Cette précision étant faite, il est temps de lever le voile sur la domination intellectuelle qu’opère le capitalisme aujourd’hui. En effet le capitalisme s’est imposé peu à peu à tous comme « l’horizon indépassable de notre temps », ce à quoi l’humain et l’humanité ne peuvent échapper, et le discours néo-libéral est le nouveau leitmotiv de ce cloisonnement de la pensée. Il existe donc une forme de consensus quasi-universel sur la probité de ce système qui, pourtant, après analyse est plein d’incohérences pour l’homme et pour la pensée. De fait, qu’est ce que le capitalisme à part la lutte de tous contre tous incarnée par la concurrence ? La sacralisation du profit ? L’extrême division du travail au point que la tâche de l’homme est compartimentée ? L’individualisme égoïste poussé jusqu’au délitement du corps social ? Ou encore la considération que les inégalités sont nécessaires au bon fonctionnement du système ?

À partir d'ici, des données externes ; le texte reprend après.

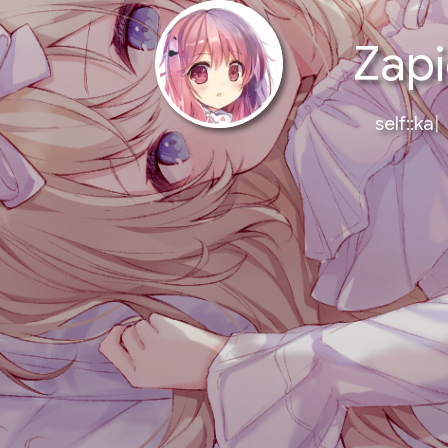
Zapi
self::kawaii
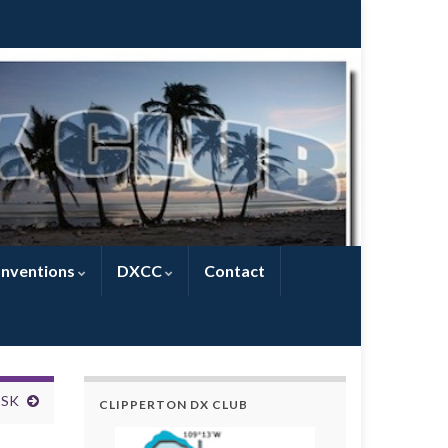
nventions
DXCC
Contact
 SK
CLIPPERTON DX CLUB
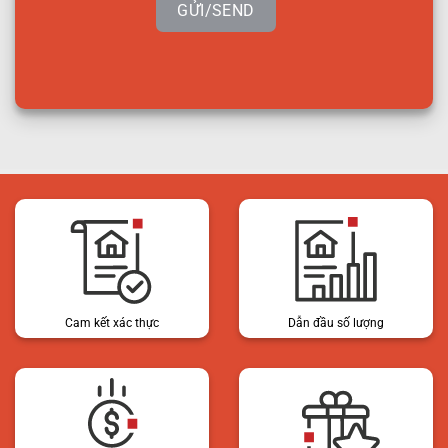
GỬI/SEND
Cam kết xác thực
Dẫn đầu số lượng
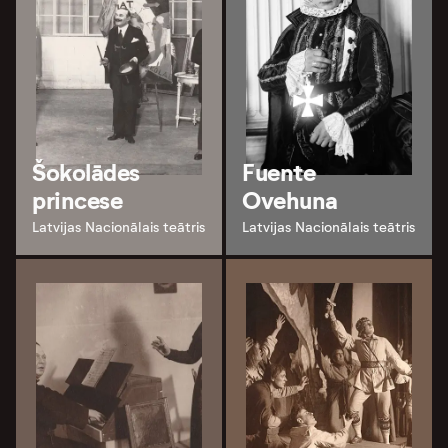
Šokolādes
Fuente
princese
Ovehuna
Latvijas Nacionālais teātris
Latvijas Nacionālais teātris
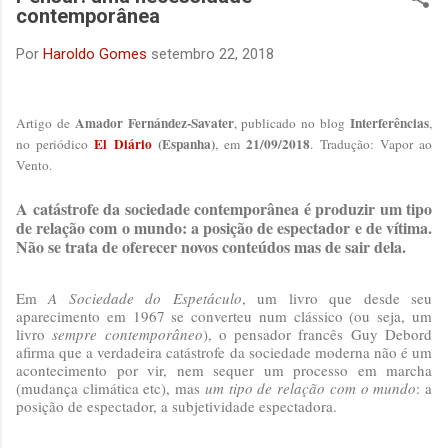
contemporânea
"Yussuf al-Samary é um garoto de 15 anos, originário da
cidade de Gaza, mas que vive com sua família deslocada no
Por
Haroldo Gomes
setembro 22, 2018
campo de al-Mawassi, na praia de Khan Younis. É seu último
local de evacuação. Agora, toda a família vive em uma barraca
feita de ripas de madeira e plástico transparente. Eles estavam
Amador Fernández-Savater
Interferências
Artigo de
, publicado no blog
,
anteriormente em uma escola em Hay Tuffah. Yussuf tentou
El Diário
(Espanha)
21/09/2018
no periódico
, em
. Tradução: Vapor ao
comprar um sanduích...
Vento.
A catástrofe da sociedade contemporânea é produzir um tipo
de relação com o mundo: a posição de espectador e de vítima.
Não se trata de oferecer novos conteúdos mas de sair dela.
Em
A Sociedade do Espetáculo
, um livro que desde seu
aparecimento em 1967 se converteu num clássico (ou seja, um
livro
sempre contemporâneo
), o pensador francês Guy Debord
afirma que a verdadeira catástrofe da sociedade moderna não é um
acontecimento por vir, nem sequer um processo em marcha
(mudança climática etc), mas
um tipo de relação com o mundo
: a
posição de espectador, a subjetividade espectadora.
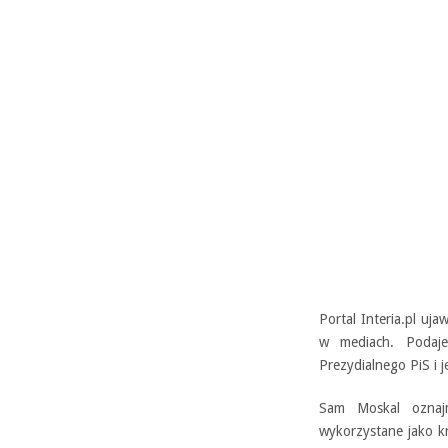
Portal Interia.pl uja
w mediach. Podaje
Prezydialnego PiS i 
Sam Moskal oznajm
wykorzystane jako k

Le but n’étant pas d’opérer à une dénonciation du système capitaliste mais de montrer que le capitalisme n’est pas une fin en soi et, pour l’humanité, qu’il y a une alternative et qu’un autre système de société est possible, système que le communisme incarne. En effet doit-on se résigner devant les inégalités ? Doit-on se dire que la séparation du travail intellectuel et du travail manuel est nécessaire, plus clairement, ne peut-on pas être un ouvrier et un intellectuel à la fois ? L’hypothèse communiste définit donc comme une alternative à cela, voir même comme un renversement. C’est une société où l’homme n’est pas dicté de bout en bout par ses intérêts personnels, une société ou l’homme est capable de désintéressement, une société où l’homme peut être polyvalent… Une société communiste est donc une société altruiste, non pas que chaque homme ne doit plus vivre par soi-même, mais chaque homme ne doit plus vivre que pour soi-même. De fait, il y a une relation dialectique (de communication, de va et vient permanent) entre l’individu et la société, une relation dialectique plus profonde que le simple couple impôt/redistribution.
Ainsi, le communisme n’est pas, comme cela s’est produit en URSS un simple changement de mode de fonctionnement économique, c’est une profonde refonte morale et intellectuelle de la relation entre l’homme et le groupe. C’est penser la rupture avec le caractère fondamentalement égoïste et mercantile de la société capitaliste. De fait, le communisme ne peut être seulement le fruit d’une révolution violente –et à mon sens il ne doit pas l’être du tout-, il doit être le fruit d’une prise de conscience globale de la société de ses propres contradictions. Et c’est en cela que le communisme est une utopie, une idée. Toutefois, une « idée » au sens de Platon ne meurt pas et demeure éternellement.
Je crois donc qu’il est nécessaire de garder cette « idée » au cœur de notre réflexion politique, non pas pour tomber dans l’inaction et l’attente éternelle d’un Grand Soir qui n’arrivera probablement jamais, mais pour agir, pour tenter de tendre vers cela. Je reprendrai donc la célèbre phrase de Bernstein : « La reforme aux profits de idéaux de la révolution » ainsi que ce célèbre passage de l’Internationale « Nous ne sommes rien, soyons tout ».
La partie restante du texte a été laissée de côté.